Apple has become the latest company to suffer the impact of coronavirus, warning its iPhone supplies will be “constrained” as fewer than expected Chinese employees return to work
The tech giant said its revenues would now fall short of forecasts as both production and sales had been hit following an extended break for the Lunar New Year to deal with the outbreak of coronavirus.
In a statement, Apple said while component production is starting to resume around China, it is still “experiencing a slower return to normal conditions” than initially anticipated.
“Worldwide iPhone supply will be temporarily constrained” while “supply shortages will temporarily affect revenues worldwide,” it said.
“While our iPhone manufacturing partner sites are located outside the Hubei province, they are ramping up more slowly than we had anticipated,” it continued.
The update follows Apple CEO, Tim Cook, telling investors in January that it was working on mitigation plans to make up for production losses.
Meanwhile, earlier this month, Foxconn - one of Apple’s key manufacturers - announced it would be switching part of its production line to manufacturing surgical masks to meet growing consumer demand.
Although Foxconn received the green light to resume activities at two of its major plants in Zhengzhou and Shenzhen last week, only 10% of its workforce has so-far returned following the extended break, according to Reuters.
Apple’s woes come as research firm Dun & Bradstreet revealed more than 5m businesses could be impacted by shutdowns of suppliers in China.

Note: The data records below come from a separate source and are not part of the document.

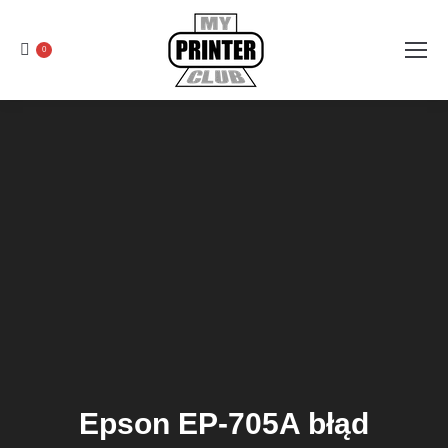
0
Epson EP-705A błąd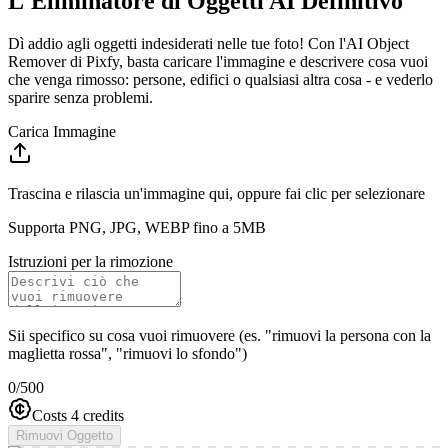
L'Eliminatore di Oggetti AI Definitivo
Dì addio agli oggetti indesiderati nelle tue foto! Con l'AI Object
Remover di Pixfy, basta caricare l'immagine e descrivere cosa vuoi
che venga rimosso: persone, edifici o qualsiasi altra cosa - e vederlo
sparire senza problemi.
Carica Immagine
Trascina e rilascia un'immagine qui, oppure fai clic per selezionare
Supporta PNG, JPG, WEBP fino a 5MB
Istruzioni per la rimozione
Sii specifico su cosa vuoi rimuovere (es. "rimuovi la persona con la
maglietta rossa", "rimuovi lo sfondo")
0
/500
Costs 4 credits
Rimuovi Oggetto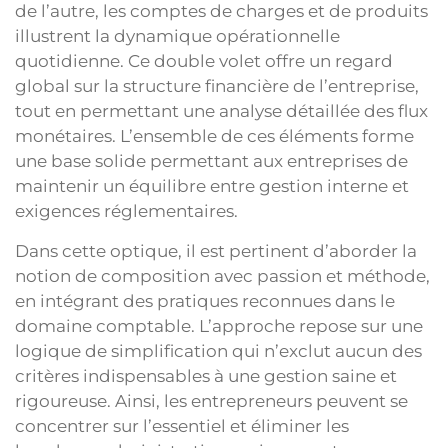
de l’autre, les comptes de charges et de produits
illustrent la dynamique opérationnelle
quotidienne. Ce double volet offre un regard
global sur la structure financière de l’entreprise,
tout en permettant une analyse détaillée des flux
monétaires. L’ensemble de ces éléments forme
une base solide permettant aux entreprises de
maintenir un équilibre entre gestion interne et
exigences réglementaires.
Dans cette optique, il est pertinent d’aborder la
notion de composition avec passion et méthode,
en intégrant des pratiques reconnues dans le
domaine comptable. L’approche repose sur une
logique de simplification qui n’exclut aucun des
critères indispensables à une gestion saine et
rigoureuse. Ainsi, les entrepreneurs peuvent se
concentrer sur l’essentiel et éliminer les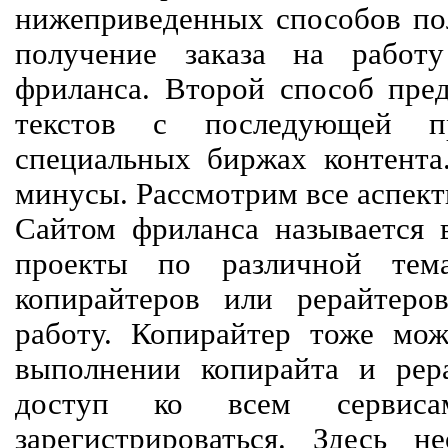
нижеприведенных способов пол
получение заказа на работ
фриланса. Второй способ пред
текстов с последующей пр
специальных биржах контент
минусы. Рассмотрим все аспект
Сайтом фриланса называется в
проекты по различной тем
копирайтеров или рерайтеро
работу. Копирайтер тоже мож
выполнении копирайта и рер
доступ ко всем сервиса
зарегистрироваться. Здесь 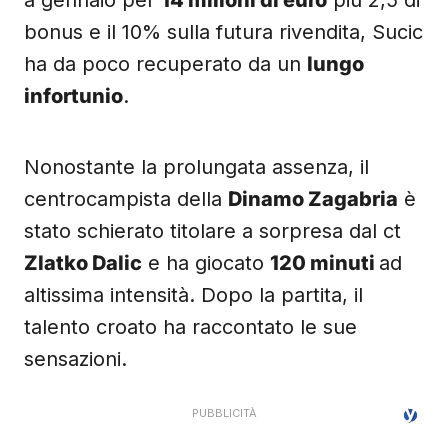
a gennaio per
14 milioni di euro
più 2,5 di
bonus e il 10% sulla futura rivendita, Sucic
ha da poco recuperato da un
lungo
infortunio
.
Nonostante la prolungata assenza, il
centrocampista della
Dinamo Zagabria
è
stato schierato titolare a sorpresa dal ct
Zlatko Dalic
e ha giocato
120 minuti
ad
altissima intensità. Dopo la partita, il
talento croato ha raccontato le sue
sensazioni.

Researchers found 51,000 companies worldwide have one or more tier one suppliers in the impacted region, while at least 5m have one or more tier two suppliers.
It found the top five major sectors - services, wholesale trade, manufacturing, retail and financial services - account for more than 80% of businesses within impacted provinces.
Milan Vranic, head of contract compliance at accountancy firm HW Fisher said: “It is essential for businesses to take proactive measures and assess the impact the virus is having on their extended enterprise and how they can mitigate the knock-on effects.”
He added: “Leaders should be focused on identifying key suppliers that are most at-risk; making sure the right processes are in place to address disruption. This is a vulnerable time for businesses of all sizes, and they must face this head on to ensure they minimise financial losses associated with any breakdown in their ability to operate.”